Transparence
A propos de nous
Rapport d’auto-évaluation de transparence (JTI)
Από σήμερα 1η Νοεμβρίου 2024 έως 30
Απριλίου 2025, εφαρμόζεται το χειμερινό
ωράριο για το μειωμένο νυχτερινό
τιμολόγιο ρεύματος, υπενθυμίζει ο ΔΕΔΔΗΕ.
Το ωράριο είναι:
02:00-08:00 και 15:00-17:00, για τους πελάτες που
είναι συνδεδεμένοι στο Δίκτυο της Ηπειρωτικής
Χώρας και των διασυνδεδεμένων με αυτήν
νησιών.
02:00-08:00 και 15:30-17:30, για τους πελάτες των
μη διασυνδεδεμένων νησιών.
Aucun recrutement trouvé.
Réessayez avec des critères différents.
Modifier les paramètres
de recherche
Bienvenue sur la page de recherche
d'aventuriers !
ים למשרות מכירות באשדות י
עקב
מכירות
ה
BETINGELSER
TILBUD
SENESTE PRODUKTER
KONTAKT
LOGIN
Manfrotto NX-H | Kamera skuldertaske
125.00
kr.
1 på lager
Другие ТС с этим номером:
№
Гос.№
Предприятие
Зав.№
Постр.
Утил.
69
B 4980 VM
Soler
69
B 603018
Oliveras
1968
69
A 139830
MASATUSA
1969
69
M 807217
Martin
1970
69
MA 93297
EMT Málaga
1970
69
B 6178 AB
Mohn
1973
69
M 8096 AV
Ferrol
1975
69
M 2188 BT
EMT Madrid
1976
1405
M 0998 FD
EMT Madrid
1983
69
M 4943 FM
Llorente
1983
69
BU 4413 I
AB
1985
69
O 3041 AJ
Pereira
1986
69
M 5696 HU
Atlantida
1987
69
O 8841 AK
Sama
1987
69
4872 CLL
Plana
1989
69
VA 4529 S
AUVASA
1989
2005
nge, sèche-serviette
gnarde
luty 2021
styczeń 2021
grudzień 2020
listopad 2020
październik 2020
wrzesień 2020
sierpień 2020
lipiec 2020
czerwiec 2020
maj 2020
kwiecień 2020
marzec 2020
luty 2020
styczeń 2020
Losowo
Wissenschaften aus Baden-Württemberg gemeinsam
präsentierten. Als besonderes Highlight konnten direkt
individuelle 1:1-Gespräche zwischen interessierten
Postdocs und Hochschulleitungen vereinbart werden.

┄┄┄┄┄┄┄┄┄┄

## REQUIRED ACTION:
What lines in the records above include the string "διασυνδεδεμένων"? Copy each one.

## RESULT OF THE EXERCISE:
Χώρας και των διασυνδεδεμένων με αυτήν
μη διασυνδεδεμένων νησιών.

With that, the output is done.